Quand on se compare, on ne fait pas que se consoler. On peut aussi se réjouir. Au Québec, l'accès à l'avortement ne va pas seulement mieux qu'ailleurs. Il va bien.

On ne prétend pas que tout est parfait, ni que les militantes doivent baisser la garde. Si on l'écrit, c'est pour souligner ce qui a été gagné de dure lutte et qui doit continuer d'être défendu.

Depuis le jugement historique de la Cour suprême en 1988 dans l'affaire Morgentaler, l'accès s'améliore chez nous. Sur le plan juridique, cette décision a été suivie par au moins quatre autres qui ont consacré le droit à l'avortement.

Ce droit n'est pas que théorique, il existe en pratique.

Aujourd'hui, le Québec compte plus de cliniques que n'importe quelle autre province. Le coût n'est pas un obstacle non plus. Depuis 2008, Québec rembourse aussi les avortements en clinique privée - auparavant, ils n'étaient gratuits qu'à l'hôpital et en CLSC.

Deux autres gains ont été obtenus récemment.

En 2015, le ministre de la Santé Gaétan Barrette a interdit les manifestations des groupes pro-vie à moins de 50 m des cliniques, afin d'éviter des cirques comme aux États-Unis, où des militants pro-vie harcèlent et humilient des femmes qui passent une journée déjà pénible.

Puis l'année dernière, le Québec a imité entre autres l'Alberta et le Nouveau-Brunswick en remboursant aussi la pilule abortive (le Mifegymiso). Les femmes ont désormais le choix entre l'avortement par instrument ou par médicament.

Cela fait dire à Anne Marie Messier, directrice générale du Centre de santé des femmes de Montréal, que l'accès à l'avortement n'est pas menacé au Québec. Mariane Labrecque, co-coordonnatrice de la Fédération québécoise pour le planning des naissances, est d'accord. Mais des préoccupations demeurent, ajoute-t-elle.

Certaines sont administratives. Par exemple, en région, les cliniques sont plus rares et moins souvent ouvertes - la même chose est toutefois vraie pour les autres soins. Autres enjeux : la relève chez les omnipraticiens et gynécologues, et le débat sur la formation requise pour qu'un médecin puisse prescrire la pilule abortive.

D'autres menaces sont politiques.
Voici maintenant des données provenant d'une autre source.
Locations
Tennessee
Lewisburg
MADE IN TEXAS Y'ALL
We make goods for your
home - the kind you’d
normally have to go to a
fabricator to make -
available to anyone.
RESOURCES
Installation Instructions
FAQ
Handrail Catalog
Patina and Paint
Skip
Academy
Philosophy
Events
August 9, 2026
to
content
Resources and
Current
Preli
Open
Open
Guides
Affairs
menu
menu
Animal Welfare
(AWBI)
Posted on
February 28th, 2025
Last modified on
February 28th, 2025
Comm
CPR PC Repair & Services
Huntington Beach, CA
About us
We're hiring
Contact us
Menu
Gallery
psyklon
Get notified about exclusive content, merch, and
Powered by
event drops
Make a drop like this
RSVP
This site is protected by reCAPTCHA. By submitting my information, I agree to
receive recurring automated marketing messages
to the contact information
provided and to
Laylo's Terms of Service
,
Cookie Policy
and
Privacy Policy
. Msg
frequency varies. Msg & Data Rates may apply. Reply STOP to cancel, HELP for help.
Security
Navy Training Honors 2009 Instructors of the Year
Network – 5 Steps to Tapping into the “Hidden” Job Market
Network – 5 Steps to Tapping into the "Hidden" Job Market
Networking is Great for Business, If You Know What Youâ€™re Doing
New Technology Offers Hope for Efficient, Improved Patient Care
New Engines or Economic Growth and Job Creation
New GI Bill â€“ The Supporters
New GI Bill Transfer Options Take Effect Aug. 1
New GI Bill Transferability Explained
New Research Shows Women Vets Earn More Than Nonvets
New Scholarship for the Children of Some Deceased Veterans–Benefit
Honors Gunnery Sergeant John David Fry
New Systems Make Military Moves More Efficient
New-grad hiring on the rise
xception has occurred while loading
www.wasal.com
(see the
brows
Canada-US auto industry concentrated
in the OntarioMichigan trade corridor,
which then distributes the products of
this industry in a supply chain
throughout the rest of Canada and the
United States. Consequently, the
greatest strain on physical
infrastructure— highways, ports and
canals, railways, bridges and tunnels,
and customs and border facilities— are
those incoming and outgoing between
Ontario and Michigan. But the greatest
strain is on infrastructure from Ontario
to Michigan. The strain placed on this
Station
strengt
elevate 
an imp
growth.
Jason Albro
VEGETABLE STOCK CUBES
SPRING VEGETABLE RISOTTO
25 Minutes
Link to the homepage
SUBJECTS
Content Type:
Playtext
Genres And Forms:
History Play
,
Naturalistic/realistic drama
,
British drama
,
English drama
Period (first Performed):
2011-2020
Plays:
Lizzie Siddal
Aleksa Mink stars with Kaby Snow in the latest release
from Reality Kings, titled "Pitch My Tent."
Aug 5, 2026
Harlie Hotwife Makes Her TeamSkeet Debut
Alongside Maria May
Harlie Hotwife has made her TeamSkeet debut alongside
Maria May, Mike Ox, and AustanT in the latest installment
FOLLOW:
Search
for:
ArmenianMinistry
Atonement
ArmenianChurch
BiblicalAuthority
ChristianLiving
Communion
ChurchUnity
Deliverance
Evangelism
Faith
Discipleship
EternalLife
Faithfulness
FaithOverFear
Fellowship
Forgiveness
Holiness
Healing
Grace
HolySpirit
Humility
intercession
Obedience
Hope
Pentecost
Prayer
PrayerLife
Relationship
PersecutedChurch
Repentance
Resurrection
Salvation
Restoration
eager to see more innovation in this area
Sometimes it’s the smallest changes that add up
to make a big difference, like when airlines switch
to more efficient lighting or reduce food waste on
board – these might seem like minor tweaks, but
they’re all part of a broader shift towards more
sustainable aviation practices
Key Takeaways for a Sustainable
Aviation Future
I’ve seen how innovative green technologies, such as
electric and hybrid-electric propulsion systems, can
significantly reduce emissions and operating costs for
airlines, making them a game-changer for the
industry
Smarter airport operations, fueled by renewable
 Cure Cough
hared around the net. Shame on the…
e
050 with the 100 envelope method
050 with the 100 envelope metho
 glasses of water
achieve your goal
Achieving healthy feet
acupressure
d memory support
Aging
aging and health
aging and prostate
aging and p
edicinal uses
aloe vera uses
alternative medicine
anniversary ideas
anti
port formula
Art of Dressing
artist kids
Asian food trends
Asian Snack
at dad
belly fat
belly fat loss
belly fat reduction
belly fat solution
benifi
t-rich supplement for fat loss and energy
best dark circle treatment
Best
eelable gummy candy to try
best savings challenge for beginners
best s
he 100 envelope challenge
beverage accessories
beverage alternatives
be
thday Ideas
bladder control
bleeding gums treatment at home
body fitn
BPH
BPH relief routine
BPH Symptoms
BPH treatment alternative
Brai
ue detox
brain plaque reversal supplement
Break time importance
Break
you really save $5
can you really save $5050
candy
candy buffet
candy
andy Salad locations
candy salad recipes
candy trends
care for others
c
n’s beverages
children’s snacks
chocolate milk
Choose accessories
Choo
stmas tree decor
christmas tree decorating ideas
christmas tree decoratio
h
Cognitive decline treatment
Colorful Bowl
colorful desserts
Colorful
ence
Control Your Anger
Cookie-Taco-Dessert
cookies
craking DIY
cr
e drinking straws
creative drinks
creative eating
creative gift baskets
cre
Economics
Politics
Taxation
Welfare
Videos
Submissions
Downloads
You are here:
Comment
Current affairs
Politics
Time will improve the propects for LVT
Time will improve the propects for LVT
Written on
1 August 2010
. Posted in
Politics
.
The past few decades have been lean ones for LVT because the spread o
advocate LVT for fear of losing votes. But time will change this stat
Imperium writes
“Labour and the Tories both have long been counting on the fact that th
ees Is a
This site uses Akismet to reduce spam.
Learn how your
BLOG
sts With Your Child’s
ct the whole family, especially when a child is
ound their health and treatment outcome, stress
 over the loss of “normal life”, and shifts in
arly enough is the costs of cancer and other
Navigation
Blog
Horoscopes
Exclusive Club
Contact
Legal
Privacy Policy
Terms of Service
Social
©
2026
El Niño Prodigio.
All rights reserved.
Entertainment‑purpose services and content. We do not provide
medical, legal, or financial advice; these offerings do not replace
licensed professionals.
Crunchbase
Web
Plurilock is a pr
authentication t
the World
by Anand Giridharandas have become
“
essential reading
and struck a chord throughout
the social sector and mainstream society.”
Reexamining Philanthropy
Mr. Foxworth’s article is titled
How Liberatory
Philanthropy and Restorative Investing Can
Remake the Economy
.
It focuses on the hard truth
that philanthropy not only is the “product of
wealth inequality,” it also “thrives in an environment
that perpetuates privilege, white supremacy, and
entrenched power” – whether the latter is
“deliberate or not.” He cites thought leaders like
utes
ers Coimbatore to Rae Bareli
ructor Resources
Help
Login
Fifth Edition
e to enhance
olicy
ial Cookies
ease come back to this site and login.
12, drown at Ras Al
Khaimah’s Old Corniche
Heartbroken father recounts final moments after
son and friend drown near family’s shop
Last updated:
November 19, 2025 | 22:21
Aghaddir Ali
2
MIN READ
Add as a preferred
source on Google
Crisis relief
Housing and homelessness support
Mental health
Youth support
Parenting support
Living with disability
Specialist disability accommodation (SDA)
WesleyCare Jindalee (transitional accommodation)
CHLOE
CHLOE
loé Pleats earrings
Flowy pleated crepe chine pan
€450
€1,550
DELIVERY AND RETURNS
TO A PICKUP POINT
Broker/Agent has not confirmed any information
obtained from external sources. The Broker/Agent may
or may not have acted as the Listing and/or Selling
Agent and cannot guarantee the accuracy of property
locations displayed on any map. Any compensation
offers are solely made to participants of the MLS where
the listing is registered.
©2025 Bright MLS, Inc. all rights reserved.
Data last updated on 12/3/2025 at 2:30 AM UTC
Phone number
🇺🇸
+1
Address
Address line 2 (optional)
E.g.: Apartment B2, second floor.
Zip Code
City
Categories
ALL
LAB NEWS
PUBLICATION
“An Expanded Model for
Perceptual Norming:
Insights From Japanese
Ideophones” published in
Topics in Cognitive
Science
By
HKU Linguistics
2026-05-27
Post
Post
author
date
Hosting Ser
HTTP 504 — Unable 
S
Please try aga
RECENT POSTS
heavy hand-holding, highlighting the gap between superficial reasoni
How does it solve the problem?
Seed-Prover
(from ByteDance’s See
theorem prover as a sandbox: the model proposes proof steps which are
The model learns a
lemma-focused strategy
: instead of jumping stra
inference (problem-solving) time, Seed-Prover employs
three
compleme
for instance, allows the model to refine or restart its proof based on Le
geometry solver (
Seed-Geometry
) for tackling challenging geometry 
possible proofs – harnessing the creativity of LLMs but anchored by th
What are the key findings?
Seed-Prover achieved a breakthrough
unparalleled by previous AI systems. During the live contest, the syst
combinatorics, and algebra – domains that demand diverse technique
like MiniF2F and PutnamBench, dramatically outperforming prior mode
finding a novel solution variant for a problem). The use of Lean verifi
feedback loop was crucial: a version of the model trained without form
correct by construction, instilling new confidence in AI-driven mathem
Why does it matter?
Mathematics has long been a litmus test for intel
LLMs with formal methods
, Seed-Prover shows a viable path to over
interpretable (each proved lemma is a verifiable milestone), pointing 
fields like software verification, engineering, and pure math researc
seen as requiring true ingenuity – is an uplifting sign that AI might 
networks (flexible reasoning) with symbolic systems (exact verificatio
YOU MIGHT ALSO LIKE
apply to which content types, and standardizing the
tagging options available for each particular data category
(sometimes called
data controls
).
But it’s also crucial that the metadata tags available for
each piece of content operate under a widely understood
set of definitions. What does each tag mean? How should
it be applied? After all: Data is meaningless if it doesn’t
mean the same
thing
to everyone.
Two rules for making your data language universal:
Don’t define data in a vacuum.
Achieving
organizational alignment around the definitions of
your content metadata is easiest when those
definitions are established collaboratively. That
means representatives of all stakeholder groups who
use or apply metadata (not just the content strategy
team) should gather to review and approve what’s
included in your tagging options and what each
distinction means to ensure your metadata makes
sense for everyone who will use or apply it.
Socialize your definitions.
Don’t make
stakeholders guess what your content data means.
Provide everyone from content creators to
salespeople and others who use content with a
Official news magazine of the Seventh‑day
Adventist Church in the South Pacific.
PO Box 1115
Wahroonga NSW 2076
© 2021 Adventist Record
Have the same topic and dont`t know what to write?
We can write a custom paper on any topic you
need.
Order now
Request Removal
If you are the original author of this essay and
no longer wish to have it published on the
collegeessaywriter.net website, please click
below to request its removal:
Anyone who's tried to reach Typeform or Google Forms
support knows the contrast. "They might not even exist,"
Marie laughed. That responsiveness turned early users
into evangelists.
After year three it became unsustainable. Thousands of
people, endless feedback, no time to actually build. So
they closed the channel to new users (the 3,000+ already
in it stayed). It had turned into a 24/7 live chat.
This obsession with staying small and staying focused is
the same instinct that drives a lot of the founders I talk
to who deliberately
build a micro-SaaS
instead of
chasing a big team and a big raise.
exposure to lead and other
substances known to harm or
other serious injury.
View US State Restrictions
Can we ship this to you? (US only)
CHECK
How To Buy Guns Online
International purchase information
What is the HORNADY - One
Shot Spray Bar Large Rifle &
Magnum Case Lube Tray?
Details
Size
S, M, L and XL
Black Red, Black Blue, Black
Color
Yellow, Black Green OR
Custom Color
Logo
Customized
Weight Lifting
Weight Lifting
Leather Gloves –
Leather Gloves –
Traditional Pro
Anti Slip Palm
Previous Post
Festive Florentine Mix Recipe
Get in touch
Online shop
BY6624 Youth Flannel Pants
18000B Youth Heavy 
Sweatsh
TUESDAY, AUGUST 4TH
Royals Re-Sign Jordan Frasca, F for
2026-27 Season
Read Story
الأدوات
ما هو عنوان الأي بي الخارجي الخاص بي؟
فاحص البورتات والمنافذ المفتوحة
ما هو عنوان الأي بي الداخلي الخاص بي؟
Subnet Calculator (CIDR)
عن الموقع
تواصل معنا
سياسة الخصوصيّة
Il y a les centres d'aide prétendument neutres, derrière lesquels le lobby pro-vie se cache pour manipuler des femmes vulnérables en prétendant qu'un avortement les rendra infertiles (c'est faux) ou dépressives (la maternité pourrait faire la même chose).

Lisez le reportage de Marissa Groguhé



Il y a aussi la contestation devant le tribunal de la limite de 50 m imposée aux manifestants. Et enfin, il y a la minorité de députés fédéraux conservateurs qui n'en finissent plus de vouloir rouvrir le débat sur le corps des femmes - précisons toutefois que leur chef Andrew Scheer a répété à plusieurs occasions qu'il respecterait le droit actuel à l'avortement.

Si la liberté des femmes indiffère ces militants pro-vie, ils devraient à tout le moins s'intéresser aux chiffres. Contrairement aux campagnes de peur, l'accès à l'avortement n'en a pas fait exploser le nombre. Depuis l'an 2000, le taux d'avortement est à la baisse chez les 15-34 ans, et légèrement à la hausse chez les 35-44 ans.

Consultez les taux d'avortement par tranches d'âge



Ce qui a changé, c'est la méthode. Les femmes ne s'avortent plus elles-mêmes avec un cintre, un cocktail maison toxique ou en déboulant les marches sur le ventre. Quelqu'un peut-il vraiment le regretter ?

Celles qui se sont battues pour disposer librement de leur corps peuvent se féliciter : plus le temps passe au Québec, plus les acquis de leurs luttes se concrétisent.